The gap is stark. GPT-2 shreds gastroesophageal reflux disease into 10 fragments. A PubMed-trained tokenizer sees it in 3 pieces. The ICSR-trained tokenizer handles it cleanly in 4. Even BioGPT has trouble with the full drug name “clopidogrel bisulfate” (4 tokens), while the ICSR tokenizer compresses it further (3 tokens) because it’s seen that exact pattern in its training data.

And it’s not just isolated terms. Here’s an actual ICSR narrative fragment run through both tokenizers:

GPT-2: hyper lip id emia presented to the emergency

Domain tokenizer: hyperlipidemia presented to the emergency

One sees “hyperlipidemia” as a meaningful concept. The other sees noise.


Measuring fragmentation

To quantify just how bad this gets, we tested 49 medical terms — adverse events, drug names, conditions, and lab values — across three tokenizers. Then we ran five realistic ICSR narratives (~100 words each) through the same comparison.

Medical term fragmentation:

TokenizerAvg tokens/termTerms intact (1 token)Terms in ≥3 fragments
GPT-2 (general web)5.840 of 4949 of 49
BioGPT (PubMed)2.9015 of 4924 of 49
Custom ICSR BPE3.224 of 4923 of 49

GPT-2 couldn’t keep a single medical term intact. Not one. The average drug name, condition, or lab value took nearly 6 tokens to represent. BioGPT — trained on PubMed’s 30 million abstracts — managed to keep 15 terms whole, but still fragmented half the list.

Narrative efficiency (5 ICSR case reports, 489 total words):

TokenizerTotal tokensToken/word ratioReduction vs GPT-2
GPT-2 (general)7801.60
BioGPT (PubMed)6241.2820.0%
Custom ICSR BPE6061.2422.3%

Across just five sample narratives, the domain-trained tokenizer saved 174 tokens compared to GPT-2. For context: if you’re processing 15,000 ICSR reports (the size of the BioDEX-ICSR dataset), that translates to roughly half a million fewer tokens. At current API pricing and considering context window limitations, that matters.


Why this motivates a PV-specific tokenizer

The data makes a clear case, but let me frame it practically.

1. Token efficiency is cost efficiency. Every API call to a hosted LLM charges by token. If 22% of your tokens are wasted on morphological noise that a medical tokenizer would compress, you’re leaving money on the table at scale.

2. Context windows are scarce. A GPT-2 vocabulary fluffs up ICSR text by 60%. If your narrative is 800 words, GPT-2 needs ~1,280 tokens. That eats into the context window before your model even sees the full case. For large models with longer contexts this is less pressing, but for many production deployments running smaller models, every wasted token is model attention not spent on clinical reasoning.

3. Model performance depends on token quality. A model can only “think” in tokens it knows. When “Stevens-Johnson syndrome” comes in as five fragmented subwords, the model’s attention mechanism has to reconstruct the concept from pieces. That’s cognitive overhead that a domain-aware tokenizer eliminates.

4. BioGPT proves the concept but isn’t optimized for PV. BioGPT’s PubMed training helps massively (20% reduction), but it was trained on biomedical research articles — not case report narratives.
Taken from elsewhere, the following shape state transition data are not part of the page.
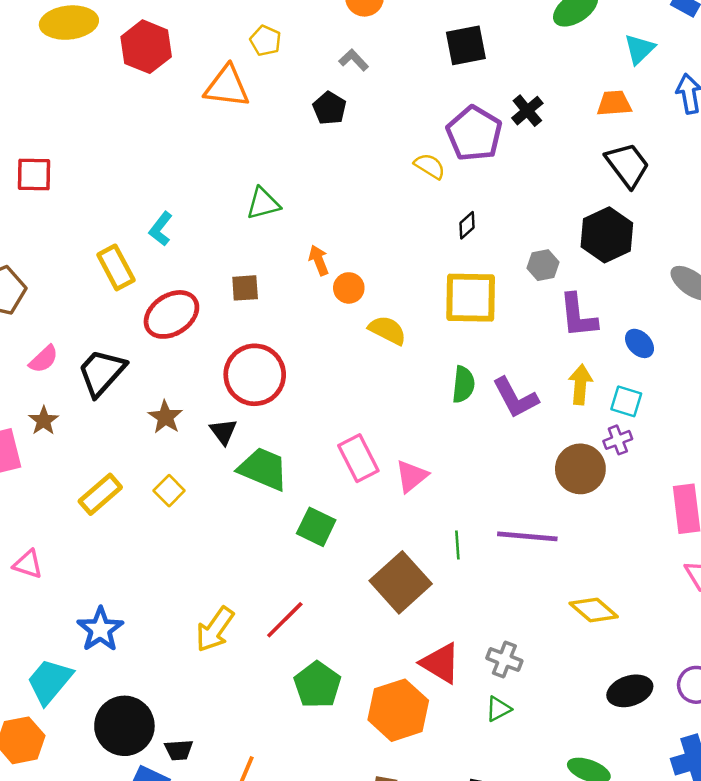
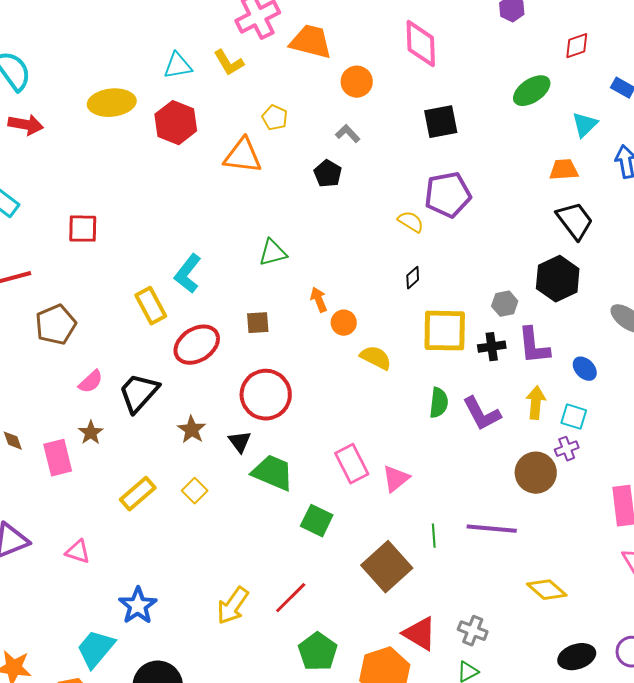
black cross: (527, 111) -> (492, 347), moved, turned 32
purple pentagon: (474, 134) -> (448, 195), turned 30
black diamond: (467, 225) -> (413, 278), moved
cyan L-shape: (161, 229) -> (188, 274), size x1.4

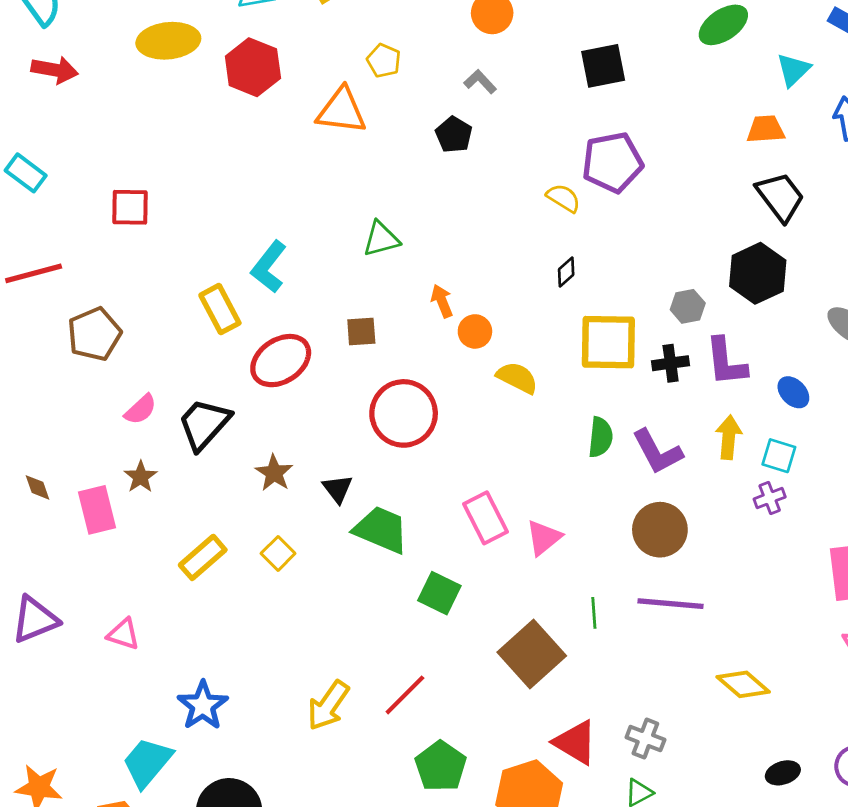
red circle: (266, 395) -> (404, 413), moved
brown circle: (536, 473) -> (660, 530), moved
black ellipse: (577, 657) -> (783, 773), size x0.7

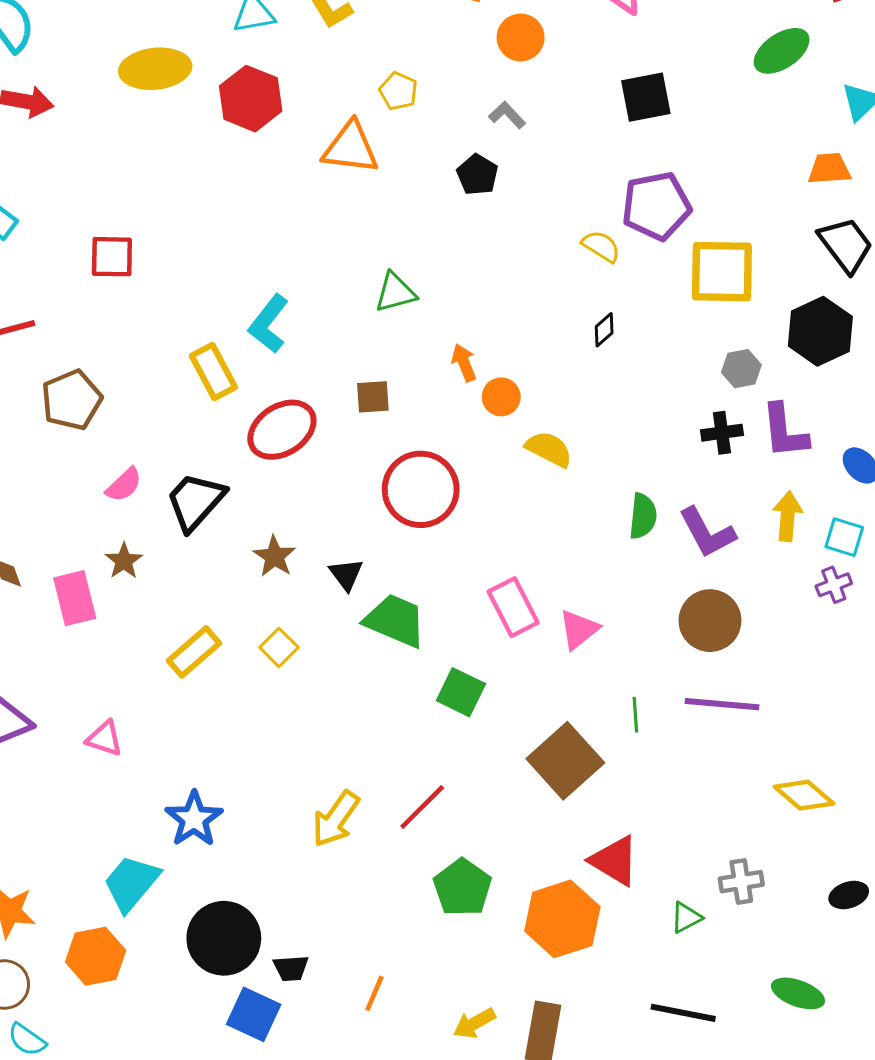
yellow square: (608, 342) -> (722, 272), moved
gray cross: (645, 739) -> (741, 882), moved, turned -30

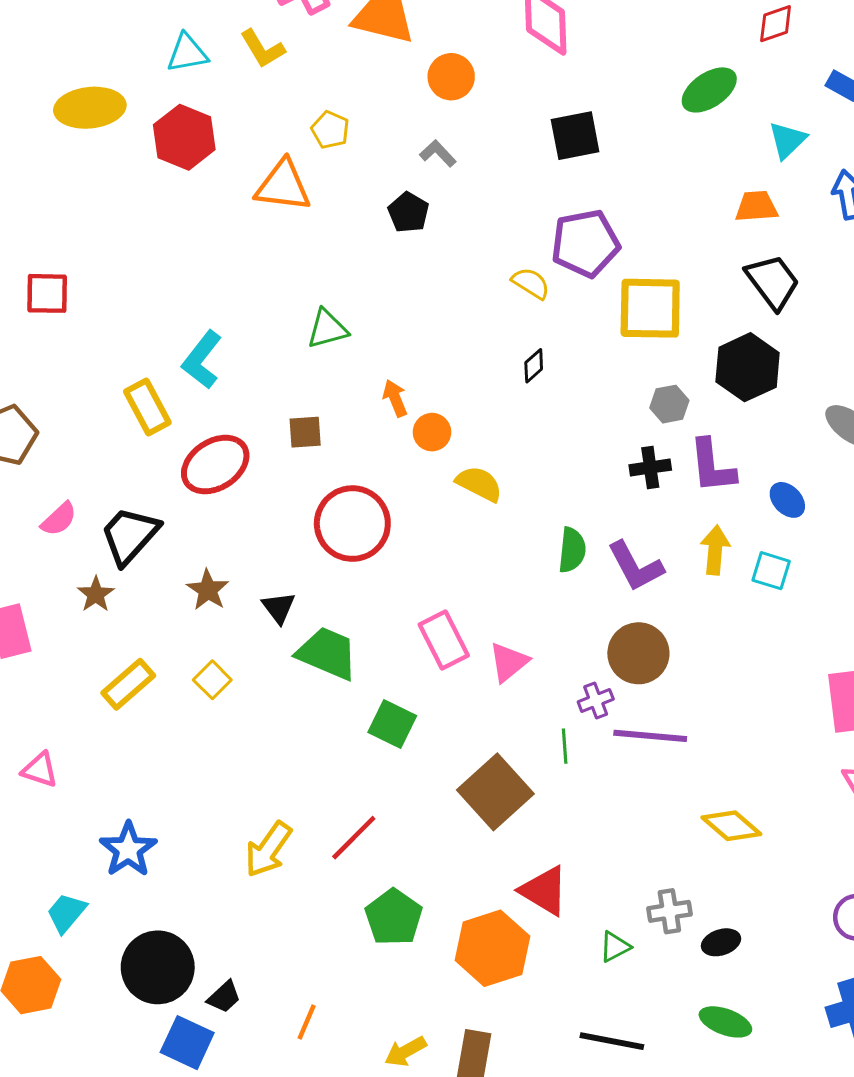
brown star: (124, 561) -> (96, 594), moved
purple cross: (834, 585) -> (596, 700), moved
cyan trapezoid: (131, 883) -> (66, 913), size x0.7
black ellipse: (849, 895) -> (721, 942), moved
black trapezoid: (291, 968) -> (224, 997), turned -39

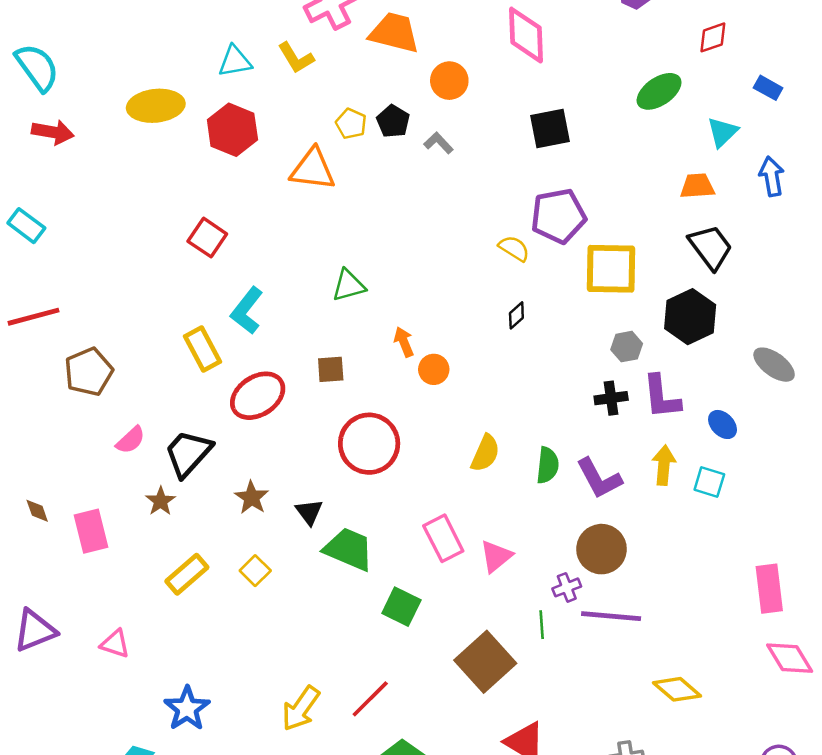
black pentagon: (408, 212) -> (393, 121), moved
red square: (47, 293) -> (207, 238), moved, turned 33
yellow semicircle: (479, 484) -> (485, 453), moved, turned 87

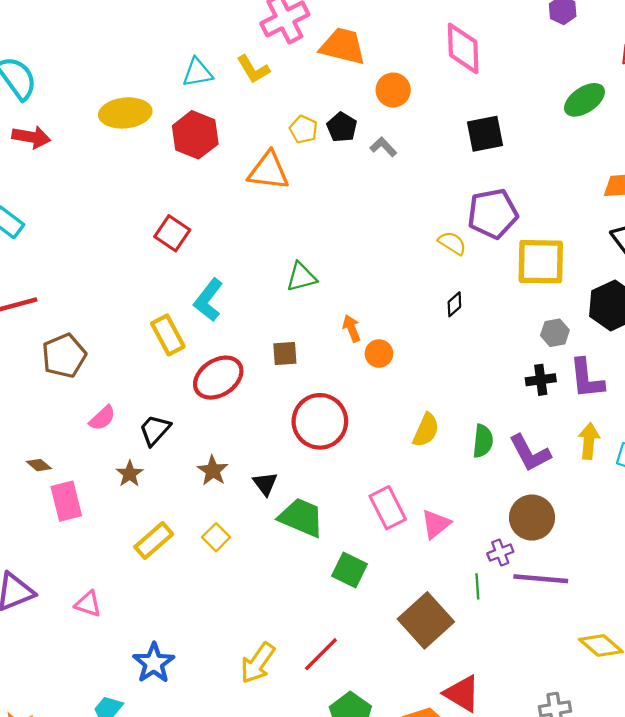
black trapezoid: (188, 453) -> (155, 430), size x0.7
brown diamond: (37, 511) -> (39, 465), moved, turned -30

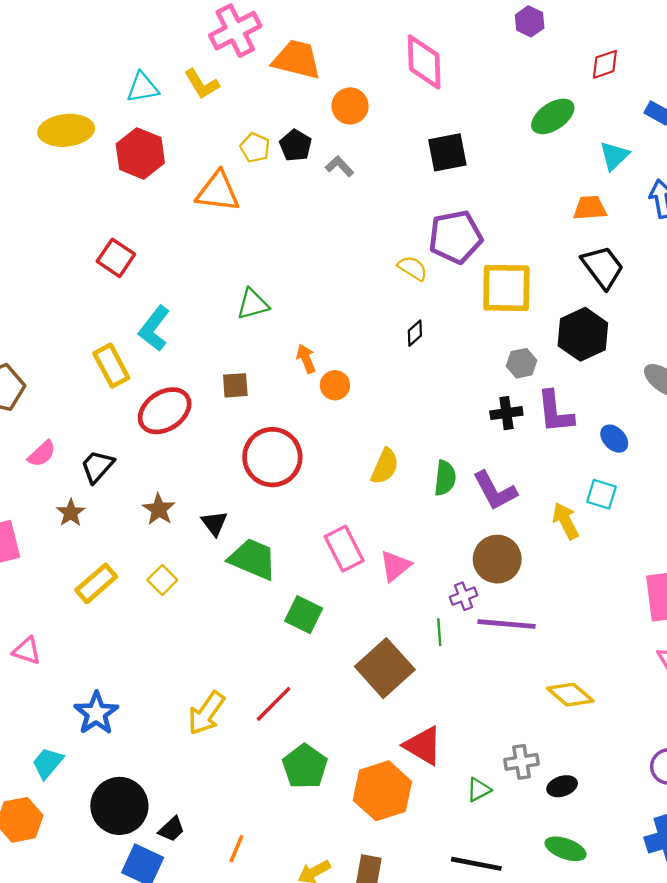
yellow arrow: (589, 441) -> (566, 521), moved, turned -32

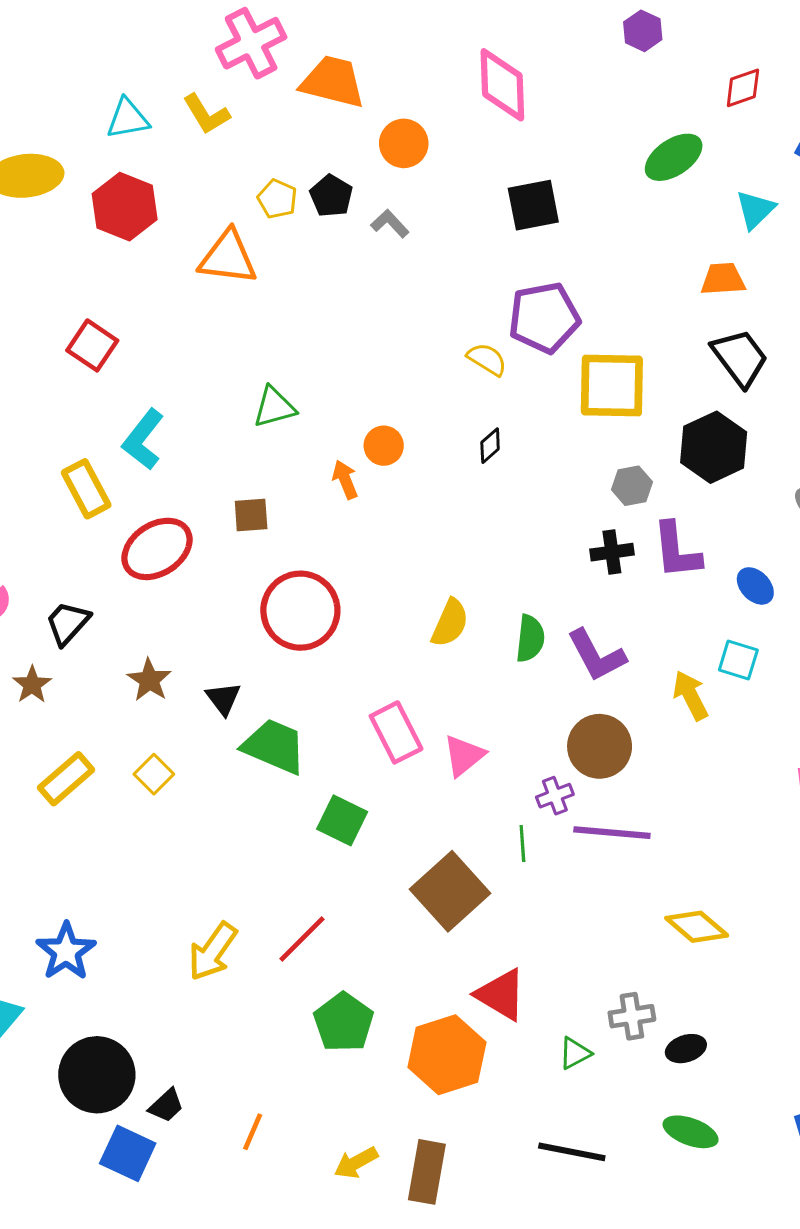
orange circle: (335, 385) -> (384, 446), moved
The ICSR-trained tokenizer edged it out by another 2.3% because it learned the specific patterns of case reports: the rhythm of “patient presented with,” the structure of lab panels, the co-occurrence of drugs and reactions.
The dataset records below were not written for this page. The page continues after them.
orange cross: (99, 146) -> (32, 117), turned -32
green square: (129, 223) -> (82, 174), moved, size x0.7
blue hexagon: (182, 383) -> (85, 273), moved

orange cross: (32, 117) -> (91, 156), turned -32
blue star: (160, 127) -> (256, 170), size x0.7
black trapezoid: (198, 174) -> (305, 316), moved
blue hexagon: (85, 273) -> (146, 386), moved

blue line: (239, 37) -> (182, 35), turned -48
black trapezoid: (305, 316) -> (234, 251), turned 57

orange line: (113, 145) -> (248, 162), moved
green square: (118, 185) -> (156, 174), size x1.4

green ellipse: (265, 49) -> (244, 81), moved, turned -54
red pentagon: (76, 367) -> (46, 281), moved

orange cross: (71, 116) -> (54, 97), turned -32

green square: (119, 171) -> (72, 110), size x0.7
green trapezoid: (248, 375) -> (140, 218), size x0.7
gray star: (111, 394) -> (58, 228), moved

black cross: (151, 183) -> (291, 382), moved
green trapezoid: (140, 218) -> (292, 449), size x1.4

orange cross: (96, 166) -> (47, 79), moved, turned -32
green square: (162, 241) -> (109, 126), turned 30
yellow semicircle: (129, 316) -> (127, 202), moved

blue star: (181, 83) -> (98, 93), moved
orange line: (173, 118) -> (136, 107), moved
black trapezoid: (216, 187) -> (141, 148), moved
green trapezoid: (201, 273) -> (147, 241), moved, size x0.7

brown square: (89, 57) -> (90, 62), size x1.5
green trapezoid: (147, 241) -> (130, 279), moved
The bottom line: if you’re building language model applications in pharmacovigilance, your tokenizer is not a commodity layer. It’s the lens through which your model sees every single word of every single case. Spending a few hundred lines of code to give it domain-specific vision pays itself back in tokens — literally — from the very first API call.